Revisiting Linformer with a modified self-attention with linear complexity
This work aims to improve the efficiency of Transformer models for researchers and practitioners by reducing the computational bottleneck of self-attention, offering an incremental improvement over existing linear-complexity methods.
This paper addresses the quadratic time and space complexity of self-attention in Transformer models, which makes them costly to train and deploy. The author proposes a modified self-attention mechanism that achieves linear complexity in time and space, and unlike previous work like Linformer, its performance is independent of a projection mapping dimension.
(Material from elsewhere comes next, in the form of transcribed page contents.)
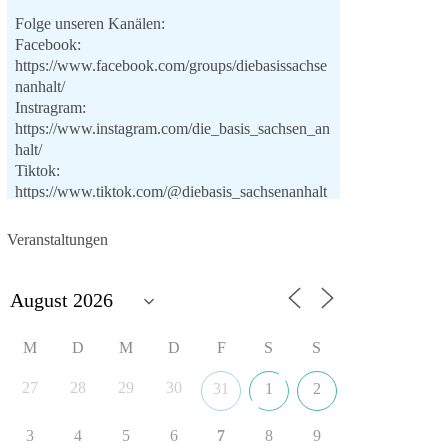
Folge unseren Kanälen:
Facebook:
https://www.facebook.com/groups/diebasissachse
nanhalt/
Instragram:
https://www.instagram.com/die_basis_sachsen_an
halt/
Tiktok:
https://www.tiktok.com/@diebasis_sachsenanhalt
X:
https://x.com/DieBasisLSA
Youtube:
Veranstaltungen
https://www.youtube.com/dieBasisSachsenAnhalt
🟩🟩🟦🟦🟥🟥🟧🟧
Like, teile und kommentiere unsere Beiträge,
M
D
M
D
F
S
S
damit noch mehr Menschen mitbekommen, wofür
wir stehen und warum es sich lohnt, dieBasis zu
27
28
29
30
31
1
2
wählen.
Mehr Infos:
https://diebasis-st.de/wahlprogramm/
3
4
5
6
7
8
9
Although Transformer models such as Google's BERT and OpenAI's GPT-3 are successful in many natural language processing tasks, training and deploying these models are costly and inefficient.Even if pre-trained models are used, deploying these models still remained a challenge due to their large size. Apart from deployment, these models take higher time during inference restricting user-friendliness. The main bottleneck is self-attention which uses quadratic time and space with respect to the sequence length. In order to reduce the quadratic time complexity of the self-attention mechanism, Linformer by Facebook's AI research team was introduced where they showed that the self-attention mechanism can be approximated by a low-rank matrix and exploiting this finding, a new method for self-attention with linear time and space complexity was proposed by them. In the Linformer, the time complexity depends on the projection mapping dimension which acts as a hyperparameter and affects the performance of the model, tuning this hyperparameter can be time-consuming. In this paper, I proposed an alternative method for self-attention with linear complexity in time and space and is independent of the projection mapping dimension. Since this method works for long sequences this can be used for images as well as audios.